Personal information
- Full name: Matthew Kelly
- Date of birth: 2 July 1971 (age 53)
- Original team(s): Norwood
- Height: 187 cm (6 ft 2 in)
- Weight: 91 kg (201 lb)

Playing career^{1}
- Years: Club / Games (Goals)
- 1991–1992: Adelaide / 2 (0)
- ^{1} Playing statistics correct to the end of 1992.

= Matthew Kelly (footballer) =

Australian rules footballer

Matthew Kelly (born 2 July 1971) is a former professional Australian rules footballer who played for the Adelaide Football Club in the Australian Football League (AFL).

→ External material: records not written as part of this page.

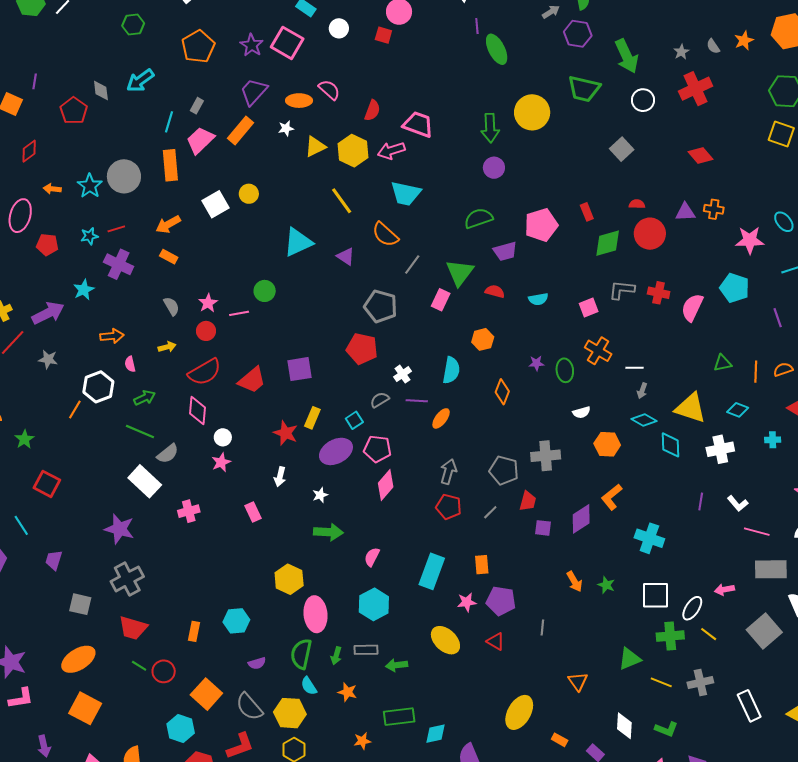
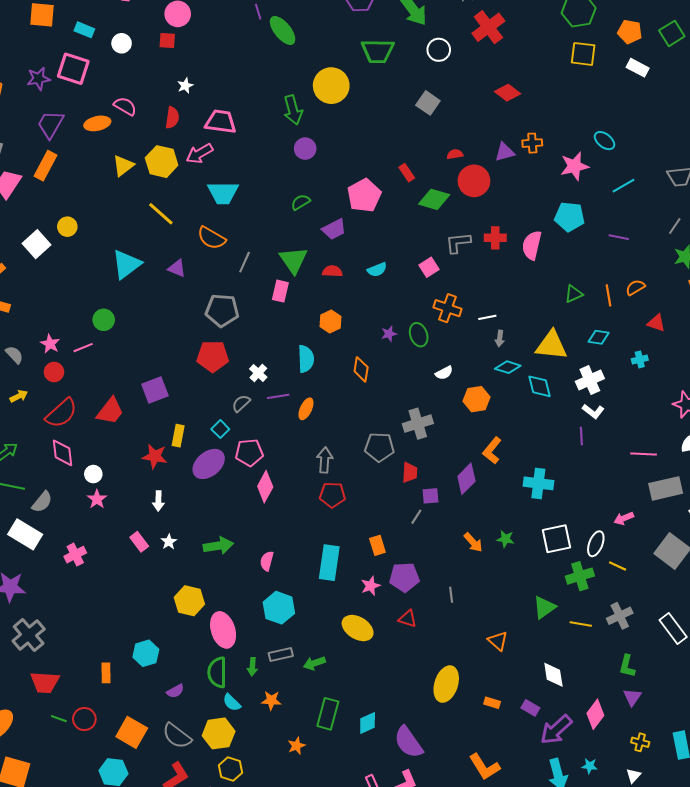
purple star: (252, 45) -> (38, 79), turned -30
white star: (286, 128) -> (185, 86), moved
green semicircle: (479, 218) -> (301, 202), size x0.7
green diamond: (608, 243) -> (434, 199), turned 44
purple line: (778, 318) -> (619, 237), turned -48
white star: (320, 495) -> (169, 542), moved
white L-shape: (738, 503) -> (593, 411), moved
gray line: (490, 512) -> (416, 517), moved
green rectangle: (399, 717) -> (328, 714), turned -56
green L-shape: (666, 729) -> (627, 666), moved, turned 95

Kelly was originally picked up by Collingwood with the 84th selection of the 1989 VFL Draft, but decided to stay with Norwood. His family had some history in South Australian football, with his grandfather Maurie Arbon being a North Adelaide premiership player.

A year later, he was signed by Adelaide as part of their original squad, to enter the AFL in 1991. Kelly, who was troubled by knee injuries for much of his career, was mostly used in the midfield or as a flanker. He had to wait until round 16 of the 1991 season to make his debut, where he had 13 disposals in a loss to Hawthorn at Waverley Park. His only other appearance came at Kardinia Park in 1992, against Geelong.